Where's the destroying?  For whatever reason. That strikes me as a funny question to ask.


Sent from my iPad using Tapatalk


----------



## cwk (May 16, 2012)

Good on those guys for getting in there and fighting. Might not be the most skilled or prettiest display of WC but their were some good moments and kudos for testing themselves in a competitive environment OUTSIDE of their own school.


----------



## Siunimtao (May 17, 2012)

Steve said:


> Where's the destroying? For whatever reason. That strikes me as a funny question to ask.
> 
> 
> Sent from my iPad using Tapatalk




Destroy is a term used to Finish the Opponent, Finish The Fight, A Fight should be over in Seconds,
I woulnt wont to Use Wing Chun To Hit Some one unless I had to for self Protection, Its Pure Self Defence after all,
If you want to hurt Them, Strike thier Chin, If you want to end the fight Strike em in The Chest,


----------



## mook jong man (May 17, 2012)

There was no controlling , because there was no "sticking".
What you have is basically one person bridging the gap with a kick that in most cases was too high and out of range and then a contest of "continuous punch versus continuous punch.

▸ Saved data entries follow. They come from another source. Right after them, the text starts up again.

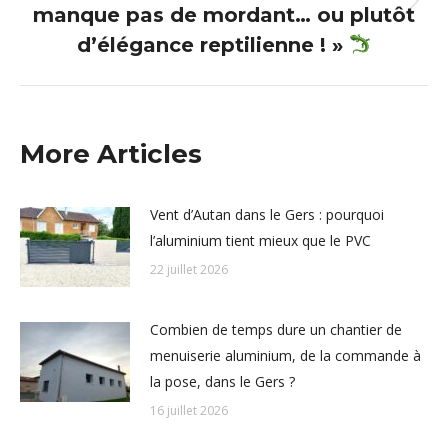
manque pas de mordant… ou plutôt
Article
suivant
d’élégance reptilienne ! »
:
More Articles
Vent d’Autan dans le Gers : pourquoi
l’aluminium tient mieux que le PVC
22 juillet 2026
Combien de temps dure un chantier de
menuiserie aluminium, de la commande à
la pose, dans le Gers ?
16 juillet 2026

There was a lack of wrist latching once forearm contact was made and I didn't see any attempt at a Seung Bong to try and jam up the chain punching.
I'd say a bit more chi sau sparring and lap sau drills wouldn't hurt them , they can bridge the gap , they just don't know what to do once they get in there , apart from exchange chain punches with each other.

As for destroying , do we really want to see real Wing Chun?
Do we want to see some poor sod , helpless with both his arms trapped , getting hit multiple times in the throat before being finished off with a Biu Sze elbow to the sternum , I for one don't.

Sure , they were rough around the edges , but they made up for it in aggression.
Those Russians are bloody hardcore mate , they are going to be a force to be reckoned with in the future once they get a bit more technical expertise under their belt.


----------